What I have been marveling at lately is the extent to which this practice has been decentralized. Far from the battlefields, everywhere I look, people are terrorizing themselves: tuning into the news every waking hour, internalizing the practiced tropes corporate newsreaders deploy to construct their preferred realities, becoming addicted to the play-by-play, with rules set by unnamed officials and their spin doctors.
I try to imagine what it would have been like a couple of centuries ago, when dispatches arrived by telegraph, before we learned how to pump out the repetitive, coercive processed imagery of war which is now our steady diet. Terrible things happened, people killed and died, homes and schools were destroyed–the consequences of war are timelessly horrific. Were the people far from battle more able to pray for peace, to roll bandages and assemble food packages, to conceive solutions when their minds were not buzzing with the hundredth repetition of the same terrifying “news”?
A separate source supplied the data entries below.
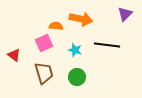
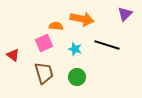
orange arrow: moved 1 px right
black line: rotated 10 degrees clockwise
cyan star: moved 1 px up
red triangle: moved 1 px left
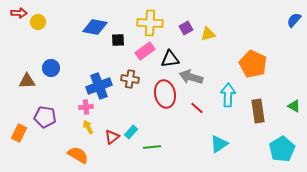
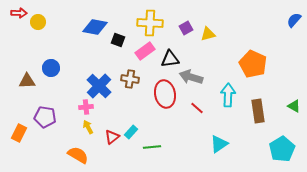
black square: rotated 24 degrees clockwise
blue cross: rotated 25 degrees counterclockwise
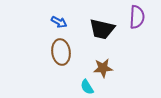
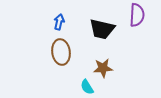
purple semicircle: moved 2 px up
blue arrow: rotated 105 degrees counterclockwise
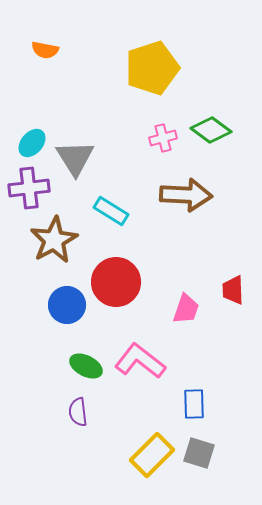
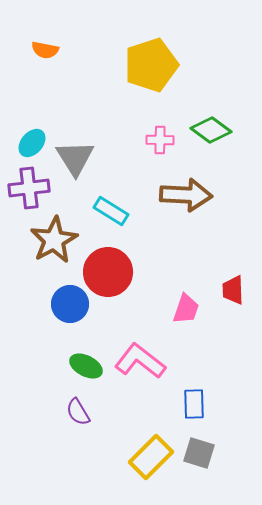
yellow pentagon: moved 1 px left, 3 px up
pink cross: moved 3 px left, 2 px down; rotated 16 degrees clockwise
red circle: moved 8 px left, 10 px up
blue circle: moved 3 px right, 1 px up
purple semicircle: rotated 24 degrees counterclockwise
yellow rectangle: moved 1 px left, 2 px down
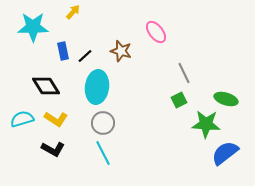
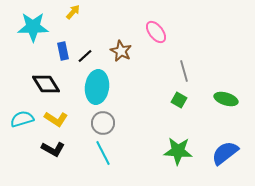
brown star: rotated 10 degrees clockwise
gray line: moved 2 px up; rotated 10 degrees clockwise
black diamond: moved 2 px up
green square: rotated 35 degrees counterclockwise
green star: moved 28 px left, 27 px down
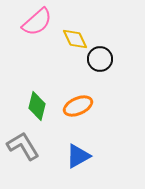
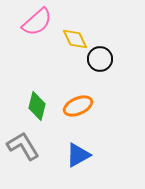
blue triangle: moved 1 px up
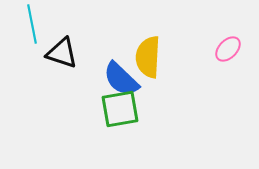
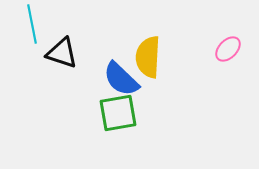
green square: moved 2 px left, 4 px down
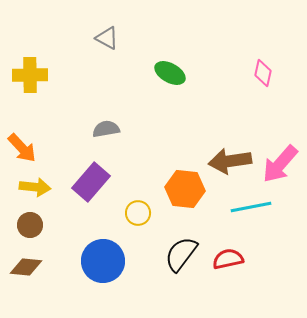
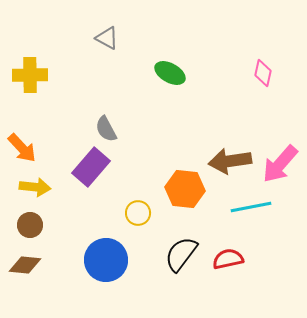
gray semicircle: rotated 108 degrees counterclockwise
purple rectangle: moved 15 px up
blue circle: moved 3 px right, 1 px up
brown diamond: moved 1 px left, 2 px up
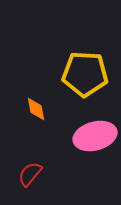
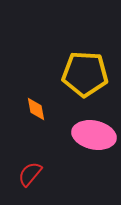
pink ellipse: moved 1 px left, 1 px up; rotated 27 degrees clockwise
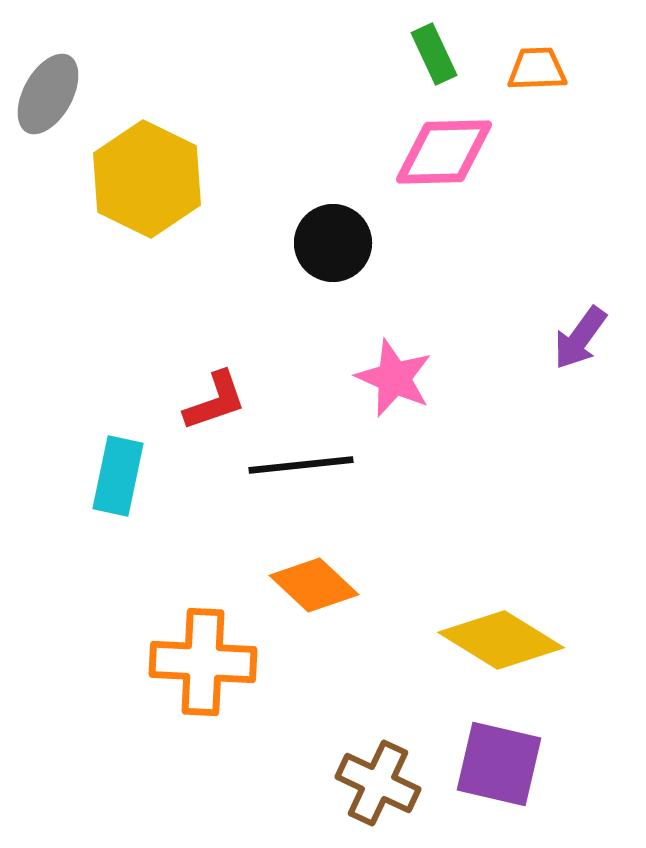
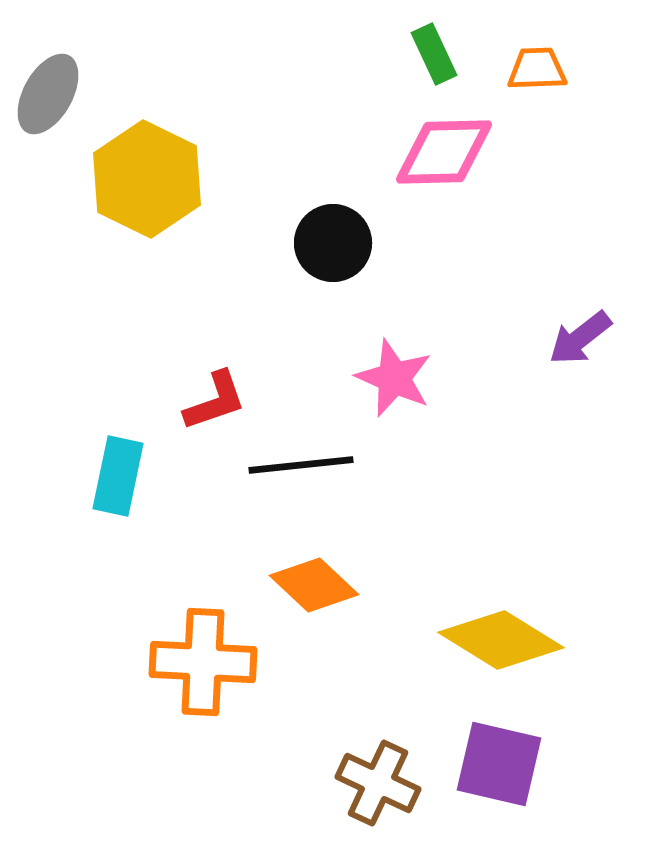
purple arrow: rotated 16 degrees clockwise
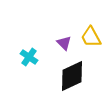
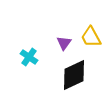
purple triangle: rotated 21 degrees clockwise
black diamond: moved 2 px right, 1 px up
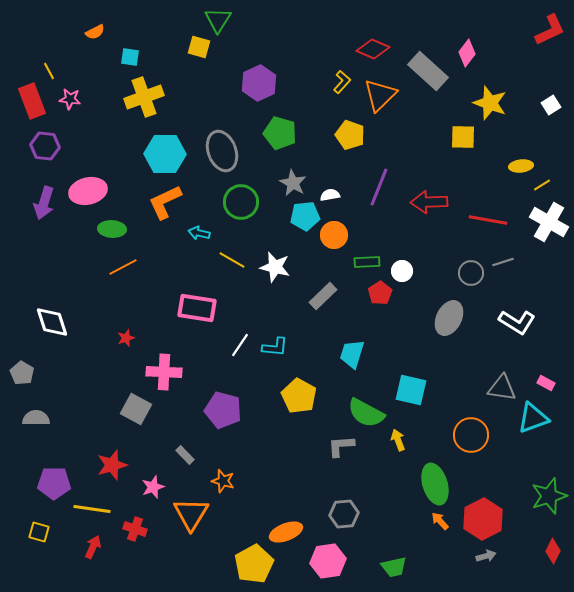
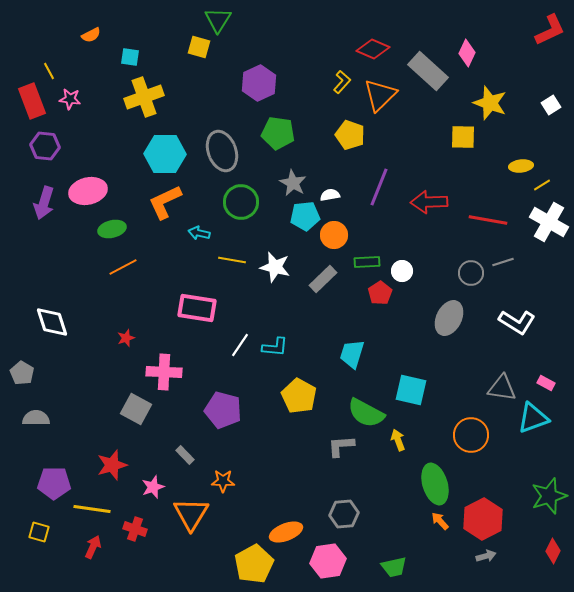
orange semicircle at (95, 32): moved 4 px left, 3 px down
pink diamond at (467, 53): rotated 12 degrees counterclockwise
green pentagon at (280, 133): moved 2 px left; rotated 8 degrees counterclockwise
green ellipse at (112, 229): rotated 16 degrees counterclockwise
yellow line at (232, 260): rotated 20 degrees counterclockwise
gray rectangle at (323, 296): moved 17 px up
orange star at (223, 481): rotated 15 degrees counterclockwise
I am limiting my consumption of prepackaged terror to a level which seems not to impair my functioning, which seems not to send fear-chemicals coursing through my brain 24/7. When I pull back from the perpetual fear-mongering, I am able to give more attention to those who may actually be able to shed some light.
This past week, two overviews have captured my attention. While the authors of these views may not share my precise politics, neither is an ideologue and both are acute observers. Refreshingly, both have turned their attention to incisive description of what is manifesting, which seems more needed now than tendentious polemics.
In last Sunday’s New York Times Magazine, NYU law professor Noah Feldman published “Ballots and Bullets,” an extremely interesting description of the strategic thinking (i.e., hoping and guessing) behind Israel’s actions. It highlights the Bush administration policy of “democratization through destabilization” (or as Orwell put it, “war is peace”). It is sobering to recognize that by pursuing its strategy of “creative destabilization”–violent regime change followed by pressure for elections–the U.S. has transformed insurgent militias into legitimate electoral powers, inviting people to give their votes to whomever promises to smite their enemies. The prime impact for our own country of this policy? The U.S. has become more hated than at any time in history.
This is not some distant, foreign aberration. Voters’ proclivity to choose the most belligerent candidate in a time of fear is why George Bush was re-elected in 2004. We have to live with the consequences for two more years. Feldman’s account points to something Americans can do in the meantime, which is to draw attention to “creative destabilization” as a failed foreign policy, promote Congressional opposition, and work to elect candidates who eschew the bankrupt idea of preemptive war as a path to democracy.
Yesterday on Fresh Air, Terry Gross interviewed Christopher Dickey, Paris bureau chief and Middle East regional editor for Newsweek. What remains with me most are his straightforward recounting of the strategic thinking (i.e., hoping and guessing) that has Iran’s proxy, Hezbollah, treat the people of Lebanon as disposable collateral, and his heartbrokenness over the way Israel, unchecked, is now following the United States in squandering the goodwill which could be its best defense. As an overview of the conflict from one who has been watching for a long time, Dickey’s is well worth hearing.
Here in the U.S., we are lucky to have a choice which is not so readily available to those on the bleeding edge of war: giving our attention to whatever empowers our creativity rather than frightens us. If you’ve been mainlining CNN, I hope you will take a break from scaring yourself and join me in focusing our intentions on getting our own government to begin acting like a citizen of the world rather than its biggest fearmonger.